What is needed: Leaving out the images, return the data below exactly as it is written.

(Records Opens)

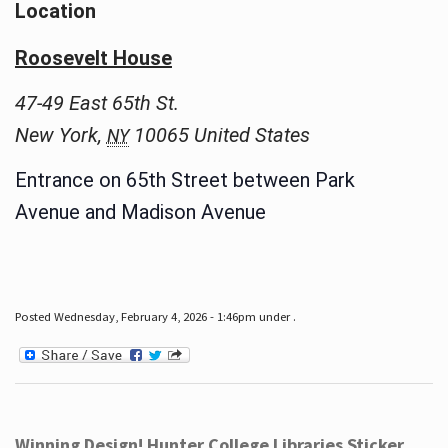
Location
Roosevelt House
47-49 East 65th St.
New York
,
10065
United States
NY
Entrance on 65th Street between Park
Avenue and Madison Avenue
Posted Wednesday, February 4, 2026 - 1:46pm under .
Winning Design! Hunter College Libraries Sticker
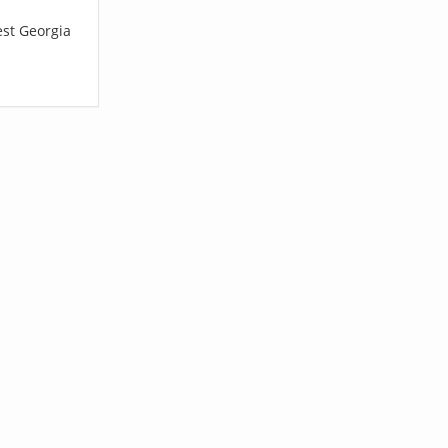
est Georgia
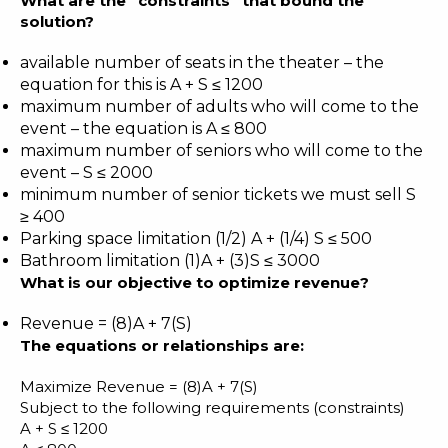
What are the “constraints” that bound the
solution?
available number of seats in the theater – the
equation for this is A + S ≤ 1200
maximum number of adults who will come to the
event – the equation is A ≤ 800
maximum number of seniors who will come to the
event – S ≤ 2000
minimum number of senior tickets we must sell S
≥ 400
Parking space limitation (1/2) A + (1/4) S ≤ 500
Bathroom limitation (1)A + (3)S ≤ 3000
What is our objective to optimize revenue?
Revenue = (8)A + 7(S)
The equations or relationships are:
Maximize Revenue = (8)A + 7(S)
Subject to the following requirements (constraints)
A + S ≤ 1200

(Records Closes)

Answer section:
Location
Roosevelt House
47-49 East 65th St.
New York
,
10065
United States
NY
Entrance on 65th Street between Park
Avenue and Madison Avenue
Posted Wednesday, February 4, 2026 - 1:46pm under .
Winning Design! Hunter College Libraries Sticker
est Georgia
What are the “constraints” that bound the
solution?
available number of seats in the theater – the
equation for this is A + S ≤ 1200
maximum number of adults who will come to the
event – the equation is A ≤ 800
maximum number of seniors who will come to the
event – S ≤ 2000
minimum number of senior tickets we must sell S
≥ 400
Parking space limitation (1/2) A + (1/4) S ≤ 500
Bathroom limitation (1)A + (3)S ≤ 3000
What is our objective to optimize revenue?
Revenue = (8)A + 7(S)
The equations or relationships are:
Maximize Revenue = (8)A + 7(S)
Subject to the following requirements (constraints)
A + S ≤ 1200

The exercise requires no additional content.